[Saved data entries]
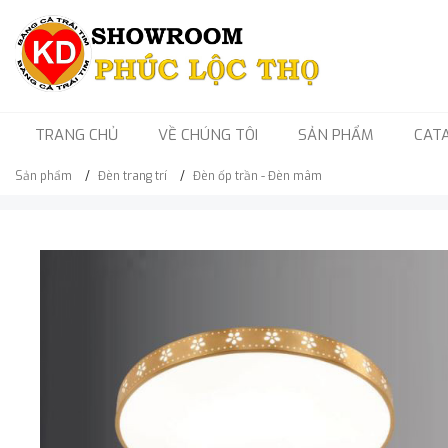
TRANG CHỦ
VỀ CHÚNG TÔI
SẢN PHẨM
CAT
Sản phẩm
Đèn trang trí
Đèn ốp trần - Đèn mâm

...

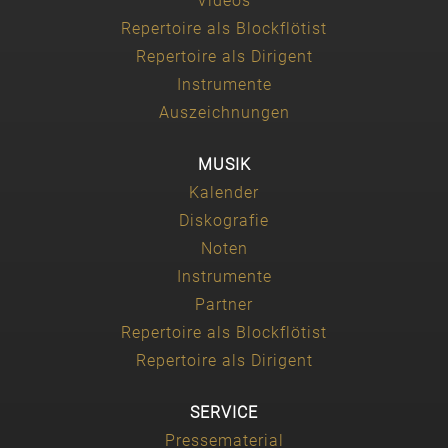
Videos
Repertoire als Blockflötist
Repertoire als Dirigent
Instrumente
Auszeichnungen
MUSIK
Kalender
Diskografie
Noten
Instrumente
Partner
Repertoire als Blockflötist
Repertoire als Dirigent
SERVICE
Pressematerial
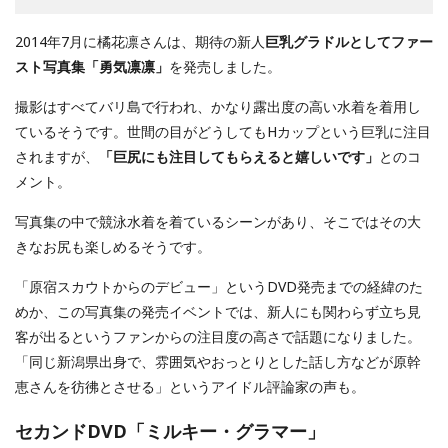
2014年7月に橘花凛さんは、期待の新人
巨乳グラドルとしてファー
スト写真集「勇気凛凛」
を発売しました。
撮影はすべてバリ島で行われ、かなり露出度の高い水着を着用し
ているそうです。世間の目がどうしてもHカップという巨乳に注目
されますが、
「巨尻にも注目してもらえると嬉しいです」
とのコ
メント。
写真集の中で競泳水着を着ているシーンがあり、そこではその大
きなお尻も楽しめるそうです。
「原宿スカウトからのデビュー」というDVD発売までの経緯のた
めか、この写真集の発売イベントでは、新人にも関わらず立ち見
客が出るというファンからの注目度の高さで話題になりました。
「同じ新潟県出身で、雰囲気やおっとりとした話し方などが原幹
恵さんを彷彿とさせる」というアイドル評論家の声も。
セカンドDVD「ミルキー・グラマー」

**TASK DETAILS:**
Only the lines above starting with the line with "Diskografie" and going on through the line with "セカンドDVD「ミルキー・グラマー」" belong in the answer; repeat them exactly, minus any picture.

**TASK RESULT:**
Diskografie
Noten
Instrumente
Partner
Repertoire als Blockflötist
Repertoire als Dirigent
SERVICE
Pressematerial
2014年7月に橘花凛さんは、期待の新人
巨乳グラドルとしてファー
スト写真集「勇気凛凛」
を発売しました。
撮影はすべてバリ島で行われ、かなり露出度の高い水着を着用し
ているそうです。世間の目がどうしてもHカップという巨乳に注目
されますが、
「巨尻にも注目してもらえると嬉しいです」
とのコ
メント。
写真集の中で競泳水着を着ているシーンがあり、そこではその大
きなお尻も楽しめるそうです。
「原宿スカウトからのデビュー」というDVD発売までの経緯のた
めか、この写真集の発売イベントでは、新人にも関わらず立ち見
客が出るというファンからの注目度の高さで話題になりました。
「同じ新潟県出身で、雰囲気やおっとりとした話し方などが原幹
恵さんを彷彿とさせる」というアイドル評論家の声も。
セカンドDVD「ミルキー・グラマー」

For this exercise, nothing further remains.